A small group of photographers spent a week in September, 2009 on an intensive workshop, living and working together and exploring their personal responses to Lake Waikaremoana in the Central North Island of New Zealand, in preparation for an exhibition.
The exhibition of work from the workshop was held at the Te Whare Toi Gallery in Rotorua, between 22 February and 6 March, 2010.
A sense of awareness that so much more surrounds us than meets the eye, a feeling of glimpsing into this world but not being able to see clearly was the essence of this journey into the Ureweras for me and the work I have made. I was listening to an old radio, full of static, just getting a clear word now and again. In one moment the static cleared and I could really see; the vision was like quicksilver – changing by the second and almost impossible to hold onto.
The work you see here tells my story in text, as I heard it, and visually documents the fleeting changes in the landscape literally second by second. The tiled exposures were made from the same viewpoint over a period of only a few minutes. Then it was gone.
By the land. By the lake.
I have flown over Te Urewera but I had never actually set foot there. From the air Lake Waikaremoana stands out like an island in an ocean of forest. But on the ground, in person, it is more, much more.

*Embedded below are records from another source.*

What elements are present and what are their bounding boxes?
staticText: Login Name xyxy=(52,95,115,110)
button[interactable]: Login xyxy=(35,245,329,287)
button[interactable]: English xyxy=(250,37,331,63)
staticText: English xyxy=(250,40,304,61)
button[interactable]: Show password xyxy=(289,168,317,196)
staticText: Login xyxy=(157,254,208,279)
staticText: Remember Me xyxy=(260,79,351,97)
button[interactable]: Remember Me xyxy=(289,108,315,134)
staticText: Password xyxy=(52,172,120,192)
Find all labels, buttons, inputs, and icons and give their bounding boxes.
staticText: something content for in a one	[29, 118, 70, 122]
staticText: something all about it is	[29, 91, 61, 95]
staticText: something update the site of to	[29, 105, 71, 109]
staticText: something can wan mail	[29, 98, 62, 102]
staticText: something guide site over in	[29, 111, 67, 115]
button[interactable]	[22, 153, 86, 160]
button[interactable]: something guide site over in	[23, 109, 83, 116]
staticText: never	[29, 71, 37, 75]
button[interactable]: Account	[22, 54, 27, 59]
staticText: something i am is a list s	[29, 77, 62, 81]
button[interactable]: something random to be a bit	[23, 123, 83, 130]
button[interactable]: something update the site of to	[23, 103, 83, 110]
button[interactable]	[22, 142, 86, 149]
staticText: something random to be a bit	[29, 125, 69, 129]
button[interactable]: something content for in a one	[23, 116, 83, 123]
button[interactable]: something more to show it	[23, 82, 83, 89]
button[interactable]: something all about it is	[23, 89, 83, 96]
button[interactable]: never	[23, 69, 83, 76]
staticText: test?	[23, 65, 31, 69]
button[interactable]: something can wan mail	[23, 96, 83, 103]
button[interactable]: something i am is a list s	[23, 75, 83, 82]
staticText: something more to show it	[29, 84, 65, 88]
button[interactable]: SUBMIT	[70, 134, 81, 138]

My family lineage is British and I have been to places in Great Britain which have family
connections. They were interesting, and there was something a little special, but they did not feel like home. But here, in a place totally new to me, I felt different. I could sense spirits smiling at me from the white ripples on the lake and gazing down from the tall trees in the mist of the forest.
I am not European, I AM Pakeha.
At Waikaremoana I somehow felt that I was recognised.

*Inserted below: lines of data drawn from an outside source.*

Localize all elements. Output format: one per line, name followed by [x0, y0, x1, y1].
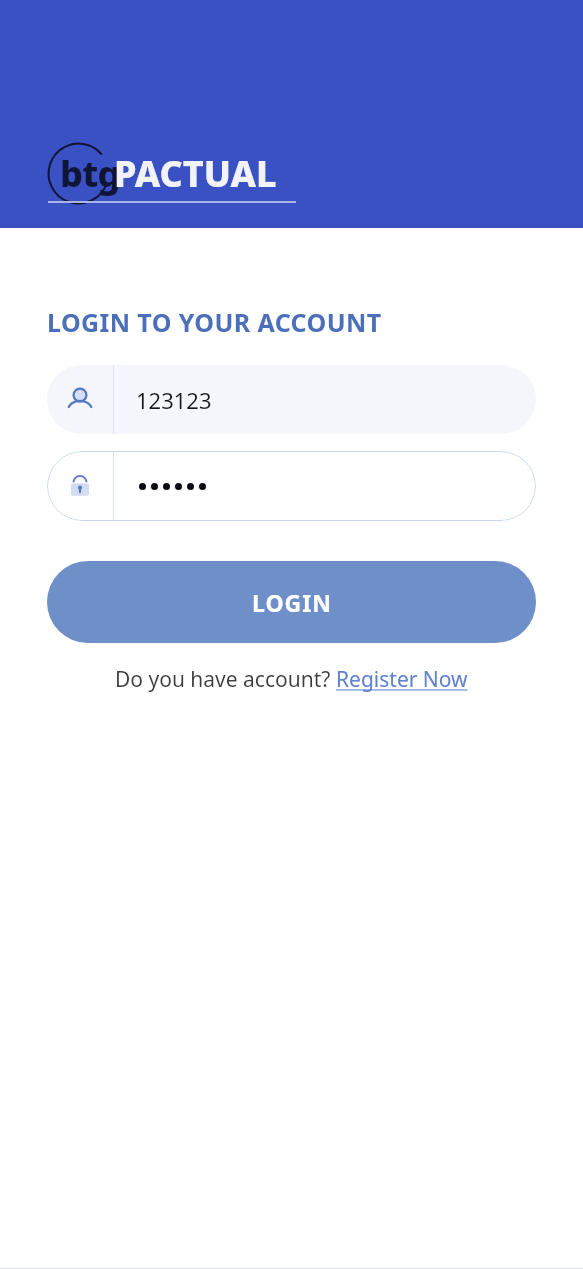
staticText: LOGIN	[252, 587, 332, 618]
staticText: Do you have account?	[115, 665, 336, 694]
button[interactable]: LOGIN	[47, 561, 536, 643]
staticText: 123123	[136, 385, 212, 415]
button[interactable]: Register Now	[336, 665, 468, 694]
button[interactable]: Password	[47, 451, 536, 521]
other: Password	[66, 472, 94, 500]
staticText: LOGIN TO YOUR ACCOUNT	[47, 305, 382, 339]
staticText: PACTUAL	[114, 149, 277, 198]
button[interactable]: User	[47, 365, 536, 434]
other: User	[65, 385, 95, 415]
staticText: btg	[60, 149, 120, 198]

By the Land. By the Lake. By the People ……I was welcomed.
Born on New Zealand’s East Coast, raised in Rotorua and just stepping out into the vast world of photography.

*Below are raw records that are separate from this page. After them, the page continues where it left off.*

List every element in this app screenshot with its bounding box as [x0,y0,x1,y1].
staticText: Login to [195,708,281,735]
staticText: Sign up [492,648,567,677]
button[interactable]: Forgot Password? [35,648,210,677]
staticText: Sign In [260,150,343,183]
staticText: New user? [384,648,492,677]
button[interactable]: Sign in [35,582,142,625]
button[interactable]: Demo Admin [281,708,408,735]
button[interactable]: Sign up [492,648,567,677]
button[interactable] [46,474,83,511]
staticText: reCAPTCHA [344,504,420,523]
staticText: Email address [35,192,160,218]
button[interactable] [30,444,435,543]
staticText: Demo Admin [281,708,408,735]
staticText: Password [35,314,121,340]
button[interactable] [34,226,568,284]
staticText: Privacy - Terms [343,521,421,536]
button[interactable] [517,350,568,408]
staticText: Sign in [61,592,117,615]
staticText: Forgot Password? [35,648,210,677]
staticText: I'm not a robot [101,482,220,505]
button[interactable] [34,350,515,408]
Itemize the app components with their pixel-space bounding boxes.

To me, photography is a creative outlet to infuse my love of music, dreams, fears and place in the world together into an endless journey.
I am self-taught and remain a work in progress.
I set out to find what was calling me, to communicate with nature, talk to the spirits and return with what it all meant to me.
Only when I listened I realized that it was not the wind and the leaves thrashing around.
The leaves were happy, dancing along with the changing light. Nothing was still and forever changing.
The communication channels were open, but I was blind. I could not hear the message.
Then I found that I was not alone in this huge wilderness and I was being guided to return again in focus to communicate with this spiritual land and only then enjoy the peace, tranquillity and celebrate with the “Children of the Mist”
It was the water this time, the glistening and everchanging play of light and wind on its surface and the reflections of the bush in the still lee of the fingers of the land – it was especially the reflections.
Last time I had visited Lake Waikaremoana it had been all about the trees – their patterns, their presence, their light and their shade. This time it was the water that demanded my attention.
As dusk settled over the lake on the first evening I stood at its edge mesmerised by the reflection of the bush held in the glassy pounamu-green waters of the lake. I felt that I was seeing into another world, a deeply mysterious world without time, which held the potential of all things. It was a profoundly moving experience.
I have endeavored to capture the mystery and feelings, evoked in me, of this naturally beautiful, and largely unchanged, heart of North Island,
To stand on the Bluff, camera in hand, watching the last sun rays hi-lighting the wind’s movement on the water continually changing the surface texture and lighting, was akin to being in an Opera House.
Crystal Lake Te Urewera
Landscape (unsurprisingly) is a major area of photographic involvement and social documentary is another area of interest.
The artistic challenge to explore my own individual voice through the medium of photography demands a real inner journey .. ongoing.
For me photography is not about capturing a faithful record of reality. I have come to a point in my photographic journey where, in my work, I seek to convey a sense of reverence for nature. My photographic interests also extend to impressionism, portraiture and macro photography.
It was a photographic challenge to express my response to Waikaremaona. Katherine Mansfield wrote of this area “It is all so gigantic and tragic. Even in the sunlight it is so passionately secret”. It is the sense that there is something beyond the physical landscape that I endeavoured to portray in my image.
We had gone there to photograph the late afternoon light, to work with the big landscape. When we, arrived, the wind was picking and tearing at the rocks, at the stoically-resistant vegetation and at us. At first it was too fierce for photography. Then a miracle happened. It faded back and allowed us a time of calm to work. But I was unsure what approach to take. There were too many voices.
Then I turned and looked back at the cliff behind us. And saw the face. It had levered itself forth from the broken rock, in supplication and submission. I half-understood the message. It continues to unfold itself.
On another, parallel path, Hopuruahine represents for me a progression within an exploration of the structure and forms of visual narrative, both intrinsic and extrinsic; from the frozen representation of traditional photography with its accent on the Moment, to the fabricated narrative possible in printmaking. All narratives rise, like shimmering silver bubbles of air, up through the deep wells of memory. Constant they are not. And where does the outer edge of the Possible lie?